J.D.


Grief was like the wind. Sometimes it came on strong, sometimes it felt completely still, but it was always there. Surrounding them. Blowing at any given moment. They couldn’t escape it, and no meteorologist could forecast it.

His wife didn’t say much on the drive. Sometimes she would make comments just to say something. Mentioning the traffic or an errand she needed to run or something a friend had recently said. But today she remained silent just like J.D. Maybe it was because they were both tired from last night. Maybe it was from the heart attack scare both of them had had.

He had seen some things in his life. Some horrors. Things that would forever haunt him even on the brightest of days. But still nothing compared. Nothing. There were no words for this drive. For climbing out and walking on the grass. For seeing all the names. For navigating through so many stones.

Some might say that you moved on, that you dealt with things, that God could get you through it, but J.D. would tell them they were wrong. It had been years, and still . . .

He followed Teri, an arm around her. He hadn’t worn a thick enough coat to keep out the cold, but at least the cap covered the few hairs left on his head. Age sure wasn’t a pretty thing. But a lot of life wasn’t pretty.

He knew you had to hold on to the good moments as long and hard as you could. They were fleeting. They liked to fly away.

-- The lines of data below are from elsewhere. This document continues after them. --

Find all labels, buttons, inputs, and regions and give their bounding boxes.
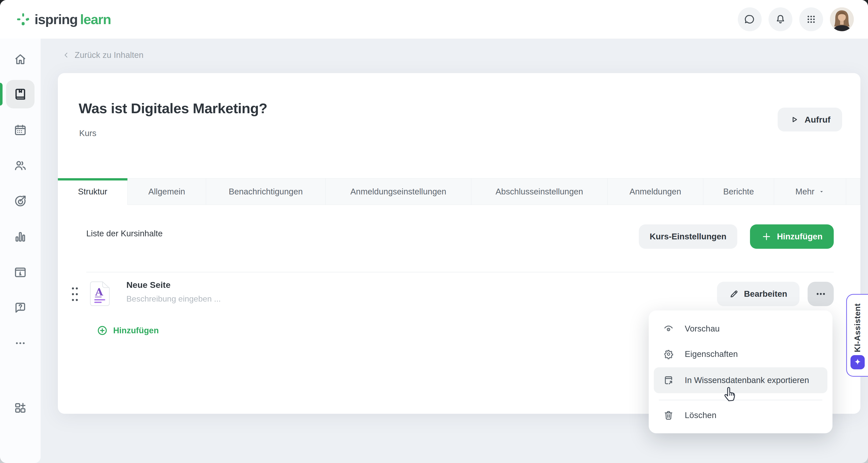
course-header-card: Was ist Digitales Marketing? Kurs Aufruf	[58, 73, 860, 178]
info-window-icon	[13, 266, 27, 279]
gear-icon	[663, 348, 674, 360]
open-course-button[interactable]: Aufruf	[778, 107, 842, 131]
sidebar-item-addons[interactable]	[6, 394, 34, 422]
top-header: ispringlearn	[0, 0, 868, 38]
ai-assistant-tab[interactable]: KI-Assistent	[846, 294, 868, 377]
calendar-icon	[13, 123, 27, 137]
page-document-icon[interactable]: A	[89, 281, 110, 306]
menu-divider	[659, 400, 822, 400]
menu-item-vorschau[interactable]: Vorschau	[649, 316, 833, 341]
content-item-description[interactable]: Beschreibung eingeben ...	[126, 294, 221, 304]
pencil-icon	[729, 289, 739, 299]
ellipsis-icon	[815, 288, 827, 300]
home-icon	[13, 52, 27, 66]
plus-icon	[761, 231, 772, 242]
plus-circle-icon	[96, 325, 108, 336]
menu-item-export-wissensdatenbank[interactable]: In Wissensdatenbank exportieren	[654, 367, 827, 393]
users-icon	[13, 159, 27, 172]
sparkle-icon	[850, 355, 865, 369]
drag-handle-icon[interactable]	[69, 284, 81, 304]
sidebar-item-more[interactable]	[6, 329, 34, 358]
chevron-left-icon	[62, 51, 70, 59]
chat-bubble-icon	[744, 13, 755, 25]
cursor-pointer-icon	[723, 384, 739, 402]
course-type-label: Kurs	[79, 128, 96, 138]
sidebar-item-users[interactable]	[6, 151, 34, 180]
ispring-spinner-icon	[16, 12, 30, 27]
play-icon	[789, 115, 799, 124]
menu-item-eigenschaften[interactable]: Eigenschaften	[649, 341, 833, 367]
messages-button[interactable]	[738, 7, 762, 31]
bell-icon	[775, 13, 786, 25]
ispring-learn-logo[interactable]: ispringlearn	[16, 0, 111, 38]
sidebar-item-home[interactable]	[6, 45, 34, 73]
apps-menu-button[interactable]	[799, 7, 823, 31]
tab-anmeldungseinstellungen[interactable]: Anmeldungseinstellungen	[326, 178, 471, 205]
ai-assistant-label: KI-Assistent	[853, 303, 862, 352]
sidebar-item-calendar[interactable]	[6, 116, 34, 145]
content-item-title[interactable]: Neue Seite	[126, 280, 170, 290]
add-item-link[interactable]: Hinzufügen	[96, 325, 159, 336]
help-bubble-icon	[13, 301, 27, 315]
notifications-button[interactable]	[769, 7, 793, 31]
bar-chart-icon	[13, 230, 27, 244]
eye-preview-icon	[663, 323, 674, 334]
add-content-button[interactable]: Hinzufügen	[750, 224, 834, 249]
sidebar-item-goals[interactable]	[6, 187, 34, 215]
item-more-button[interactable]	[808, 282, 834, 306]
tab-overflow-sliver	[846, 178, 860, 205]
grid-dots-icon	[806, 14, 817, 25]
tab-abschlusseinstellungen[interactable]: Abschlusseinstellungen	[471, 178, 607, 205]
course-tabs: Struktur Allgemein Benachrichtigungen An…	[58, 178, 860, 205]
sidebar-item-reports[interactable]	[6, 223, 34, 251]
tab-anmeldungen[interactable]: Anmeldungen	[607, 178, 703, 205]
item-context-menu: Vorschau Eigenschaften In Wissensdatenba…	[649, 310, 833, 433]
user-avatar[interactable]	[830, 7, 854, 31]
page-title: Was ist Digitales Marketing?	[79, 100, 267, 117]
list-heading: Liste der Kursinhalte	[86, 229, 163, 238]
trash-icon	[663, 410, 674, 421]
tab-allgemein[interactable]: Allgemein	[127, 178, 206, 205]
sidebar-item-courses[interactable]	[6, 80, 34, 109]
tab-mehr[interactable]: Mehr	[774, 178, 846, 205]
breadcrumb[interactable]: Zurück zu Inhalten	[62, 50, 144, 60]
export-icon	[663, 375, 674, 386]
list-divider	[86, 272, 834, 272]
edit-button[interactable]: Bearbeiten	[717, 282, 800, 306]
add-widget-icon	[13, 401, 27, 415]
active-item-indicator	[0, 83, 3, 105]
course-settings-button[interactable]: Kurs-Einstellungen	[639, 224, 737, 249]
sidebar-item-knowledge-base[interactable]	[6, 258, 34, 286]
tab-benachrichtigungen[interactable]: Benachrichtigungen	[206, 178, 326, 205]
breadcrumb-label: Zurück zu Inhalten	[74, 50, 144, 60]
tab-struktur[interactable]: Struktur	[58, 178, 127, 205]
svg-text:A: A	[95, 286, 103, 298]
app-window: ispringlearn	[0, 0, 868, 463]
book-icon	[13, 87, 27, 101]
sidebar-item-support[interactable]	[6, 294, 34, 322]
ellipsis-icon	[13, 336, 27, 350]
logo-wordmark: ispringlearn	[34, 11, 111, 27]
sidebar-nav	[0, 38, 41, 463]
tab-berichte[interactable]: Berichte	[703, 178, 774, 205]
menu-item-loeschen[interactable]: Löschen	[649, 403, 833, 428]
target-arrow-icon	[13, 194, 27, 208]
chevron-down-icon	[818, 189, 825, 195]
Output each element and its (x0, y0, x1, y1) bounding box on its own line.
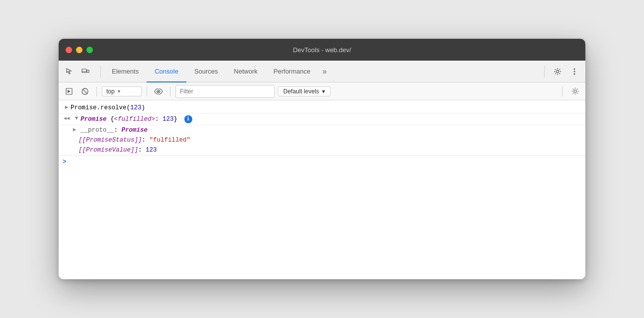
inspect-element-button[interactable] (63, 65, 77, 79)
tabs-separator-right (544, 66, 545, 78)
console-row-promise-output: ◀ Promise {<fulfilled>: 123} i (59, 114, 585, 125)
back-arrow: ◀ (63, 115, 71, 121)
device-toolbar-button[interactable] (79, 65, 92, 79)
promise-status-key: [[PromiseStatus]] (79, 137, 142, 144)
console-cursor-row[interactable]: > (59, 155, 585, 168)
console-row-promise-status: [[PromiseStatus]]: "fulfilled" (59, 135, 585, 145)
close-button[interactable] (66, 47, 72, 53)
console-toolbar: top ▾ Default levels ▾ (59, 82, 585, 100)
console-settings-button[interactable] (568, 85, 581, 98)
expand-proto-arrow[interactable] (71, 126, 79, 133)
execute-button[interactable] (63, 85, 76, 98)
promise-fulfilled-value: 123 (162, 116, 174, 123)
filter-input[interactable] (175, 85, 275, 98)
tab-performance[interactable]: Performance (265, 61, 318, 82)
eye-button[interactable] (152, 85, 165, 98)
console-row-proto: __proto__: Promise (59, 125, 585, 135)
minimize-button[interactable] (76, 47, 82, 53)
window-title: DevTools - web.dev/ (293, 46, 351, 54)
tabs-separator-left (100, 66, 101, 78)
svg-point-12 (574, 90, 576, 92)
toolbar-icons (63, 65, 97, 79)
settings-button[interactable] (551, 65, 564, 79)
traffic-lights (66, 47, 93, 53)
more-tabs-button[interactable]: » (319, 61, 331, 82)
maximize-button[interactable] (86, 47, 93, 53)
proto-key: __proto__ (80, 127, 114, 134)
levels-arrow-icon: ▾ (322, 88, 325, 95)
tab-console[interactable]: Console (147, 61, 186, 82)
title-bar: DevTools - web.dev/ (59, 39, 585, 61)
resolve-number: 123 (130, 104, 142, 111)
promise-keyword: Promise (80, 116, 107, 123)
cursor-prompt: > (63, 159, 67, 165)
context-selector[interactable]: top ▾ (102, 86, 142, 96)
console-right-separator (562, 86, 563, 96)
promise-status-value: "fulfilled" (150, 137, 191, 144)
tab-network[interactable]: Network (226, 61, 266, 82)
console-toolbar-separator-3 (170, 86, 170, 96)
expand-promise-arrow[interactable] (73, 115, 80, 121)
svg-point-11 (158, 90, 160, 92)
promise-resolve-text: Promise.resolve( (71, 104, 130, 111)
levels-selector[interactable]: Default levels ▾ (278, 86, 330, 96)
svg-line-9 (83, 89, 87, 93)
info-badge[interactable]: i (184, 115, 192, 123)
console-toolbar-separator (96, 86, 97, 96)
svg-point-4 (574, 68, 575, 70)
clear-console-button[interactable] (79, 85, 91, 98)
promise-fulfilled-key: <fulfilled> (114, 116, 156, 123)
console-row-promise-value: [[PromiseValue]]: 123 (59, 145, 585, 155)
svg-rect-1 (87, 70, 89, 73)
proto-value: Promise (122, 127, 148, 134)
svg-point-3 (557, 70, 559, 73)
tab-elements[interactable]: Elements (104, 61, 147, 82)
devtools-window: DevTools - web.dev/ Elements (59, 39, 585, 279)
expand-arrow-input[interactable] (63, 104, 71, 110)
svg-rect-0 (82, 69, 86, 73)
svg-point-6 (574, 73, 575, 75)
console-row-input: Promise.resolve(123) (59, 102, 585, 114)
console-toolbar-separator-2 (147, 86, 147, 96)
tab-sources[interactable]: Sources (186, 61, 226, 82)
promise-value-val: 123 (146, 147, 157, 154)
more-options-button[interactable] (567, 65, 581, 79)
svg-point-5 (574, 71, 575, 72)
console-content: Promise.resolve(123) ◀ Promise {<fulfill… (59, 100, 585, 279)
context-arrow-icon: ▾ (118, 88, 120, 94)
promise-value-key: [[PromiseValue]] (79, 147, 138, 154)
tabs-right (541, 65, 581, 79)
tabs-bar: Elements Console Sources Network Perform… (59, 61, 585, 82)
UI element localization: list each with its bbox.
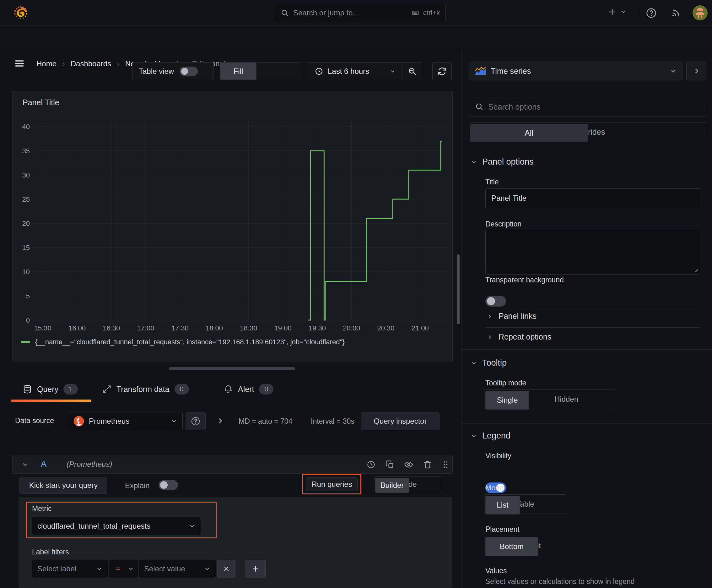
fill-option[interactable]: Fill — [220, 63, 257, 80]
chart-svg[interactable]: 15:3016:0016:3017:0017:3018:0018:3019:00… — [13, 91, 452, 362]
operator-dropdown[interactable]: = — [109, 560, 138, 578]
tab-query[interactable]: Query 1 — [23, 384, 78, 395]
query-ref-id[interactable]: A — [41, 459, 46, 469]
search-input[interactable] — [293, 8, 406, 17]
tab-transform-label: Transform data — [116, 385, 170, 394]
query-help-icon[interactable] — [367, 460, 375, 469]
panel-title-input[interactable] — [486, 188, 700, 208]
explain-toggle[interactable] — [158, 480, 178, 490]
chevron-down-icon — [470, 433, 477, 439]
repeat-options-section[interactable]: Repeat options — [487, 332, 551, 341]
series-label[interactable]: {__name__="cloudflared_tunnel_total_requ… — [35, 338, 345, 346]
panel-links-section[interactable]: Panel links — [487, 312, 537, 321]
legend-section[interactable]: Legend — [470, 431, 511, 441]
chevron-down-icon — [189, 523, 196, 530]
tooltip-hidden-option[interactable]: Hidden — [519, 391, 614, 408]
zoom-out-button[interactable] — [403, 63, 422, 80]
grafana-logo-icon[interactable] — [13, 5, 29, 21]
kick-start-query-button[interactable]: Kick start your query — [19, 477, 107, 494]
add-filter-button[interactable] — [245, 560, 265, 578]
max-data-points-stat: MD = auto = 704 — [239, 417, 292, 426]
description-label: Description — [486, 220, 521, 228]
keyboard-icon — [411, 9, 420, 17]
collapse-query-icon[interactable] — [21, 461, 29, 468]
legend-mode-label: Mode — [486, 484, 503, 492]
menu-icon[interactable] — [14, 58, 25, 68]
placement-bottom-option[interactable]: Bottom — [486, 537, 538, 556]
run-queries-button[interactable]: Run queries — [306, 478, 358, 491]
hide-query-icon[interactable] — [404, 460, 413, 469]
all-overrides-tabs: All Overrides — [469, 123, 707, 141]
breadcrumb-dashboards[interactable]: Dashboards — [71, 59, 111, 68]
svg-text:15: 15 — [22, 244, 30, 252]
svg-text:5: 5 — [26, 292, 30, 300]
legend-mode-switch: List Table — [484, 495, 566, 514]
options-search[interactable] — [469, 97, 707, 117]
refresh-icon — [437, 67, 447, 76]
time-range-label: Last 6 hours — [328, 67, 369, 76]
panel-resize-handle[interactable] — [169, 367, 295, 370]
metric-select[interactable]: cloudflared_tunnel_total_requests — [32, 517, 201, 535]
grafana-edit-panel-page: ctrl+k Home› Dashboards› New dashboard› — [0, 0, 712, 588]
datasource-name: Prometheus — [89, 417, 166, 426]
chart-panel: Panel Title 15:3016:0016:3017:0017:3018:… — [12, 91, 453, 362]
time-range-control: Last 6 hours — [308, 62, 422, 80]
select-label-dropdown[interactable]: Select label — [32, 560, 108, 578]
datasource-help-button[interactable] — [186, 412, 206, 430]
duplicate-query-icon[interactable] — [386, 460, 394, 469]
expand-options-icon[interactable] — [216, 417, 225, 425]
description-textarea[interactable] — [486, 230, 700, 275]
search-icon — [281, 9, 289, 17]
search-icon — [475, 102, 484, 111]
svg-text:19:30: 19:30 — [308, 324, 326, 332]
query-inspector-button[interactable]: Query inspector — [361, 412, 439, 430]
chevron-down-icon — [470, 360, 477, 366]
tab-alert[interactable]: Alert 0 — [223, 384, 274, 395]
legend-list-option[interactable]: List — [486, 496, 520, 514]
svg-text:20:00: 20:00 — [343, 324, 360, 332]
legend-placement-label: Placement — [486, 525, 520, 534]
close-icon — [222, 565, 230, 573]
toggle-options-pane-button[interactable] — [686, 62, 707, 80]
title-label: Title — [486, 178, 499, 186]
visualization-picker[interactable]: Time series — [469, 62, 683, 80]
news-rss-icon[interactable] — [671, 8, 681, 18]
tab-transform-data[interactable]: Transform data 0 — [102, 384, 189, 395]
legend-placement-switch: Bottom Right — [484, 536, 580, 555]
breadcrumb-home[interactable]: Home — [37, 59, 57, 68]
tooltip-single-option[interactable]: Single — [486, 391, 529, 410]
panel-options-section[interactable]: Panel options — [470, 157, 534, 167]
tooltip-section[interactable]: Tooltip — [470, 358, 507, 368]
options-search-input[interactable] — [488, 102, 701, 111]
active-tab-indicator — [11, 400, 91, 402]
delete-query-icon[interactable] — [423, 460, 432, 469]
new-dropdown-button[interactable] — [607, 7, 627, 17]
remove-filter-button[interactable] — [217, 560, 235, 578]
alert-count-badge: 0 — [259, 384, 274, 395]
resize-corner-icon[interactable] — [692, 267, 698, 273]
bell-icon — [223, 384, 233, 394]
svg-text:30: 30 — [22, 171, 30, 179]
table-view-toggle[interactable] — [179, 67, 198, 76]
refresh-button[interactable] — [432, 62, 452, 80]
builder-option[interactable]: Builder — [375, 478, 409, 493]
help-icon[interactable] — [645, 7, 657, 19]
user-avatar[interactable] — [693, 5, 708, 20]
drag-handle-icon[interactable] — [441, 460, 450, 469]
chevron-down-icon — [390, 68, 396, 75]
tab-all[interactable]: All — [470, 124, 588, 142]
section-divider — [462, 423, 712, 424]
transparent-background-toggle[interactable] — [486, 296, 506, 307]
tab-alert-label: Alert — [238, 385, 254, 394]
vertical-scrollbar[interactable] — [457, 254, 459, 324]
global-search[interactable]: ctrl+k — [275, 4, 446, 22]
svg-text:0: 0 — [26, 316, 30, 324]
svg-text:19:00: 19:00 — [274, 324, 292, 332]
divider — [486, 306, 700, 306]
datasource-picker[interactable]: Prometheus — [68, 412, 183, 430]
breadcrumb-separator: › — [62, 59, 65, 69]
time-range-picker[interactable]: Last 6 hours — [308, 67, 402, 76]
query-row-header[interactable]: A (Prometheus) — [12, 455, 453, 474]
chart-legend[interactable]: {__name__="cloudflared_tunnel_total_requ… — [21, 338, 345, 346]
select-value-dropdown[interactable]: Select value — [139, 560, 216, 578]
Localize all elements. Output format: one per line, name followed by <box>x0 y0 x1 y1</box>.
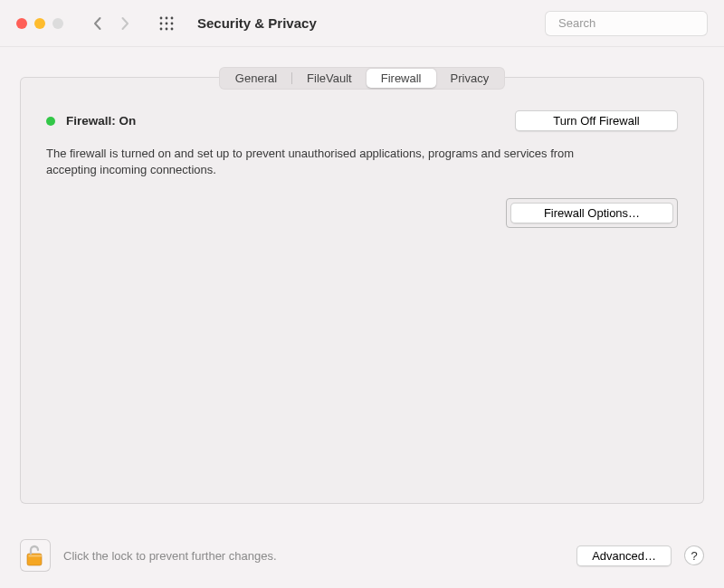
unlocked-padlock-icon <box>25 544 45 567</box>
tab-filevault[interactable]: FileVault <box>292 69 367 88</box>
advanced-button[interactable]: Advanced… <box>576 545 672 566</box>
search-field[interactable] <box>545 11 708 36</box>
show-all-prefs-button[interactable] <box>156 13 177 34</box>
turn-off-firewall-button[interactable]: Turn Off Firewall <box>515 110 678 131</box>
lock-hint-text: Click the lock to prevent further change… <box>63 549 277 563</box>
svg-point-8 <box>171 27 174 30</box>
svg-point-7 <box>166 27 168 30</box>
firewall-status-label: Firewall: On <box>66 114 136 128</box>
grid-icon <box>159 16 174 31</box>
chevron-right-icon <box>119 16 130 31</box>
window-footer: Click the lock to prevent further change… <box>0 525 724 588</box>
svg-point-1 <box>166 16 168 19</box>
back-button[interactable] <box>87 13 109 34</box>
svg-point-3 <box>160 22 163 24</box>
svg-point-6 <box>160 27 163 30</box>
forward-button[interactable] <box>114 13 136 34</box>
window-title: Security & Privacy <box>197 15 317 31</box>
svg-rect-11 <box>29 555 43 557</box>
nav-buttons <box>87 13 136 34</box>
window-controls <box>16 18 63 29</box>
tab-firewall[interactable]: Firewall <box>367 69 436 88</box>
lock-button[interactable] <box>20 539 51 572</box>
firewall-panel: Firewall: On Turn Off Firewall The firew… <box>20 77 704 504</box>
minimize-window-button[interactable] <box>34 18 45 29</box>
svg-point-5 <box>171 22 174 24</box>
search-input[interactable] <box>558 16 710 30</box>
tab-bar: General FileVault Firewall Privacy <box>219 67 505 90</box>
firewall-options-button[interactable]: Firewall Options… <box>510 203 673 223</box>
firewall-description: The firewall is turned on and set up to … <box>46 146 625 178</box>
svg-point-0 <box>160 16 163 19</box>
focused-control: Firewall Options… <box>506 198 678 228</box>
firewall-status-dot <box>46 117 55 126</box>
svg-point-2 <box>171 16 174 19</box>
window-toolbar: Security & Privacy <box>0 0 724 47</box>
zoom-window-button[interactable] <box>52 18 63 29</box>
tab-privacy[interactable]: Privacy <box>436 69 504 88</box>
tab-general[interactable]: General <box>221 69 291 88</box>
help-button[interactable]: ? <box>684 545 704 565</box>
chevron-left-icon <box>92 16 103 31</box>
svg-point-4 <box>166 22 168 24</box>
close-window-button[interactable] <box>16 18 27 29</box>
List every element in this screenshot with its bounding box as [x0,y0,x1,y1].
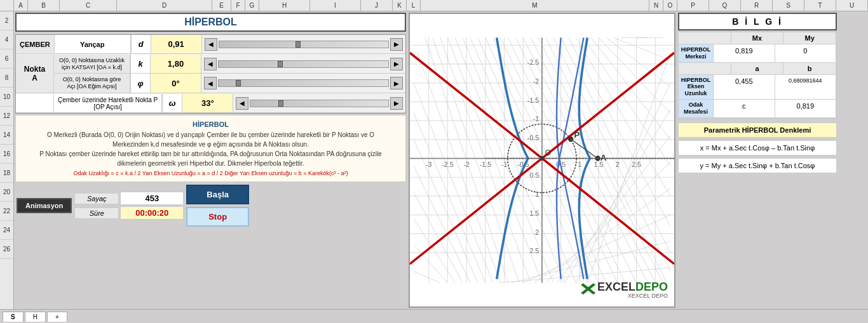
hiperbol-merkezi-row: HIPERBOL Merkezi 0,819 0 [679,44,836,63]
omega-slider-track[interactable] [250,100,389,107]
phi-row: O(0, 0) Noktasına göre Açı [OA Eğim Açıs… [54,74,405,93]
row-26: 26 [0,240,13,259]
counter-group: Sayaç 453 Süre 00:00:20 [74,192,184,220]
sayac-row: Sayaç 453 [74,192,184,205]
uzaklik-label: O(0, 0) Noktasına Uzaklık için KATSAYI [… [54,55,130,73]
eksen-row: HIPERBOL Eksen Uzunluk 0,455 0,680981644 [679,75,836,100]
row-24: 24 [0,221,13,240]
col-k: K [393,0,407,11]
sheet-tab-s[interactable]: S [3,312,24,322]
col-a: A [14,0,28,11]
ab-header-row: a b [679,63,836,75]
row-8: 8 [0,69,13,88]
phi-symbol: φ [130,74,151,93]
phi-slider-track[interactable] [218,79,389,87]
row-16: 16 [0,145,13,164]
phi-value[interactable]: 0° [151,74,201,93]
d-slider-right[interactable]: ▶ [390,38,403,51]
d-slider-left[interactable]: ◀ [205,38,217,51]
k-slider-area: ◀ ▶ [201,55,405,73]
sheet-tab-h[interactable]: H [25,312,46,322]
row-22: 22 [0,202,13,221]
col-d: D [117,0,212,11]
svg-text:2: 2 [535,228,539,236]
d-symbol: d [131,35,151,53]
svg-text:1: 1 [535,190,539,198]
svg-text:2: 2 [616,161,620,168]
omega-slider-left[interactable]: ◀ [236,97,248,110]
svg-text:1: 1 [578,161,581,168]
col-l: L [407,0,421,11]
chart-area: -3 -2.5 -2 -1.5 -1 -0.5 0.5 1 1.5 2 2.5 … [409,13,675,308]
x-icon: ✕ [578,279,597,300]
col-m: M [421,0,649,11]
cember-row: ÇEMBER Yançap d 0,91 ◀ ▶ [16,35,405,54]
k-row: O(0, 0) Noktasına Uzaklık için KATSAYI [… [54,55,405,74]
omega-slider-right[interactable]: ▶ [390,97,403,110]
svg-text:O: O [545,148,551,157]
a-value: 0,455 [714,75,775,99]
omega-value[interactable]: 33° [182,94,233,112]
sayac-label: Sayaç [74,193,119,204]
mx-header: Mx [731,32,784,44]
my-value: 0 [775,44,837,62]
parametrik-button[interactable]: Parametrik HİPERBOL Denklemi [678,122,837,138]
odak-row: Odak Mesafesi c 0,819 [679,100,836,118]
a-header: a [731,63,784,74]
row-18: 18 [0,164,13,183]
sure-value: 00:00:20 [120,206,184,220]
svg-text:P: P [574,130,580,140]
col-h: H [259,0,310,11]
phi-slider-right[interactable]: ▶ [390,77,403,89]
aci-label: O(0, 0) Noktasına göre Açı [OA Eğim Açıs… [54,74,130,93]
c-label: c [714,100,775,117]
col-o: O [663,0,677,11]
info-box: HİPERBOL O Merkezli (Burada O(0, 0) Orij… [15,115,406,182]
nota-a-label: Nokta A [16,55,54,93]
info-line4: dikmelerin geometrik yeri Hiperbol dur. … [21,159,400,168]
ab-empty-header [679,63,731,74]
eksen-label: HIPERBOL Eksen Uzunluk [679,75,714,99]
k-value[interactable]: 1,80 [151,55,201,73]
col-q: Q [709,0,741,11]
info-line3: P Noktası çember üzerinde hareket ettiri… [21,149,400,159]
bilgi-title: B İ L G İ [678,13,837,30]
row-14: 14 [0,126,13,145]
svg-text:-3: -3 [426,161,432,168]
svg-text:1.5: 1.5 [529,209,539,217]
col-c: C [60,0,117,11]
d-value[interactable]: 0,91 [151,35,202,53]
col-j: J [361,0,393,11]
b-value: 0,680981644 [775,75,837,99]
chart-svg: -3 -2.5 -2 -1.5 -1 -0.5 0.5 1 1.5 2 2.5 … [410,14,674,307]
omega-empty [16,94,54,112]
d-slider-track[interactable] [219,41,389,48]
cember-label: ÇEMBER [16,35,55,53]
k-slider-track[interactable] [218,60,389,68]
watermark: ✕ EXCELDEPO XEXCEL DEPO [580,279,668,300]
row-6: 6 [0,49,13,69]
column-headers: A B C D E F G H I J K L M N O P Q R S T … [0,0,868,11]
col-e: E [212,0,231,11]
col-i: I [310,0,361,11]
k-slider-left[interactable]: ◀ [204,58,217,70]
stop-button[interactable]: Stop [186,207,249,227]
sayac-value: 453 [120,192,184,205]
col-t: T [804,0,836,11]
formula2-box: y = My + a.Sec t.Sinφ + b.Tan t.Cosφ [678,158,837,173]
add-sheet-tab[interactable]: + [47,312,67,322]
basla-button[interactable]: Başla [186,185,249,204]
info-title: HİPERBOL [21,119,400,130]
animation-row: Animasyon Sayaç 453 Süre 00:00:20 Başla [15,183,406,228]
row-20: 20 [0,183,13,202]
omega-slider-area: ◀ ▶ [233,94,405,112]
action-buttons: Başla Stop [186,185,249,227]
k-slider-right[interactable]: ▶ [390,58,403,70]
c-value: 0,819 [775,100,837,117]
hareketli-label: Çember üzerinde Hareketli Nokta P [OP Aç… [54,94,162,112]
animasyon-button[interactable]: Animasyon [17,198,72,213]
omega-symbol: ω [162,94,182,112]
svg-text:A: A [600,153,607,162]
info-line1: O Merkezli (Burada O(0, 0) Orijin Noktas… [21,130,400,140]
phi-slider-left[interactable]: ◀ [204,77,217,89]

They soon stopped at the right place. The same place they had been standing at for more than twenty years. Teri placed the flowers down below the stone. They stared at it as if it was the first time. As if it might talk back.

Beloved Kathleen. Our Daughter, Our Angel, Our Girl

The two of them had made a promise years ago. They wouldn’t stop coming here. They wouldn’t bury the past and move on. So this was a weekly thing. Coming to remember. To reflect. To pray. To breathe.

My name. If only it could be my name they were looking at.

He couldn’t help thinking this. Teri had often said the same thing.

She had been their first and their only and their one. The princess. The smile. The spirit. The ecstatic screams.

Kathleen had been the one to quiet down the noise in his restless soul. To blur the memories he had carried since Vietnam. The story that had ended one saga and began another.

But she was gone, and Teri and J.D. were still there. The girl had closed her eyes but Mommy and Daddy were still watching.

J.D. didn’t say anything to Teri. He just kept his arm around her, wanting her to know he was there, that he would always be there. But he also knew that wasn’t enough, that it would never be enough.

God . . .

But he stopped himself. He didn’t want to. He didn’t want to even try.

No amount of praying would bring his little girl back to them. Maybe Jesus and his apostles had healed people, but they weren’t around anymore. People had put Jesus to death but he had come back for a short while.

J.D. wished Jesus would come back around one more time. Just so he could ask about Kathleen. Just so he could get some kind of word of hope.

Just so he could make sure that their daughter knew they still loved her and cared about her and remembered her every single day.

This bowling ball tearing down the alley was his heart. The pins it banged into were memories. Yet he could never get a strike. Never.